Rio de Janeiro (AFP)

When her son was struck down by Covid-19, Regina Evaristo felt unimaginable pain, like so many Brazilians who have lost loved ones during the pandemic, which has already claimed nearly 100,000 lives in the country.

Alan, a 38-year-old nurse, was young, generous and dynamic. "He loved helping people, he was born to work in emergencies," says Regina Evaristo.

On April 7, he started to have a fever. Fifteen days later he passed away, leaving a nine-year-old baby girl.

Regina couldn't say goodbye to him. Her son was buried within minutes by gravediggers wearing heavy protective suits.

This scene has happened thousands of times in Brazil, the second deadliest country after the United States.

"It's an open wound," Regina Evaristo, a 54-year-old mestizo who heads a charity founded with her son in 2009 in Rio de Janeiro, told AFP.

"We no longer see the person, they simply disappear.
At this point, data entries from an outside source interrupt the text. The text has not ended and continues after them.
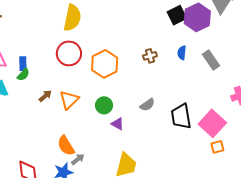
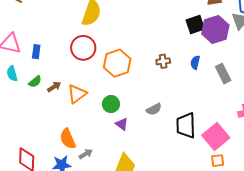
green semicircle: (23, 75) -> (35, 82), moved
gray arrow: (78, 159) -> (86, 154), moved

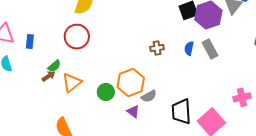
orange hexagon: (117, 63) -> (131, 83), moved
gray rectangle: (223, 74) -> (210, 49), moved
green semicircle: (35, 82) -> (54, 66), moved
purple triangle: (122, 124) -> (133, 111), moved

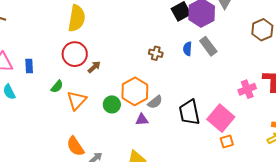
brown cross: (157, 48) -> (156, 53), turned 32
brown arrow: (49, 76) -> (94, 67), moved
purple triangle: (133, 111) -> (142, 120), turned -32

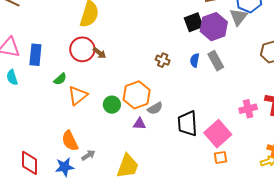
blue rectangle: (29, 66) -> (35, 55), size x1.5
brown arrow: (94, 67) -> (99, 53), moved, turned 72

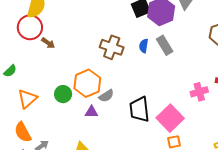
red circle: (82, 49) -> (30, 27), moved
brown cross: (163, 60) -> (112, 47), size x1.6
orange triangle: (78, 96) -> (27, 99), moved

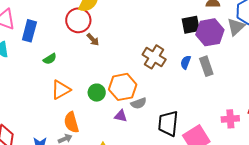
orange semicircle: (23, 132) -> (71, 122), moved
It is the pain raised to its maximum power," she continues.

- Abandoned patients -

Alan died on April 22, when Brazil had even fewer than 3,000 deaths from Covid-19.

Instead of giving in to despair, Regina Evaristo let herself be guided by her Christian faith and decided to use her modest association to set up a large-scale operation.

"I had two choices: either I remained in mourning or I used my pain to help other people. I tried to do what Alan wanted," she explains.

Through a donation campaign, she has provided thousands of protective equipment to health professionals, and even packed lunches to hospitals in poor neighborhoods in Rio.

Its objective: to help protect nursing staff. The lack of equipment and resources are, according to her, the cause of her son's death.

A difficult fight in a country where the far-right President Jair Bolsonaro constantly minimizes the virus, this "little flu".

Regina Evaristo, who studied theology and accounting, is used to the misery of the favelas where her association helps the poorest.

But she could never have imagined the nightmarish scenes in saturated public hospitals in the heart of the pandemic.

"I have videos from the hospital where Alan was located showing patients who were abandoned because the nursing staff had no protective equipment. They couldn't even bring them food," he said. -she.

"Many people died alone and abandoned," she laments.

In Brazil, more than 300 nurses have died from Covid-19, one of the worst results in the world, according to the Federal Council of Nurses (Cofen).

Some have recently demonstrated to demand the payment of late wages and denounce the corruption that has misappropriated funds intended for the purchase of equipment or the construction of field hospitals.

"It's not the Covid-19 that killed the most, it's corruption," accuses Regina Evaristo.

- "He liked to help people" -

Alan joined his family at the age of 12. In total, this big-hearted mother adopted ten children. She also had three biologicals, two of whom died, as did her husband.

Regina remembers Alan as a pacifier of the family, always ready to resolve conflicts between siblings.

Alan, a nurse for twenty years, was working in the emergency room of the Carlos Chagas public hospital when the pandemic hit Brazil.

He started to have a fever on April 7, was diagnosed with Covid-19 in the process, but assured his family there was nothing to worry about.

Three days later, he was hospitalized with respiratory problems.

Right before his intubation, Alan called his mother to tell her everything was fine and that he would have his car fixed as soon as he got out of the hospital. It was the last time she spoke to him.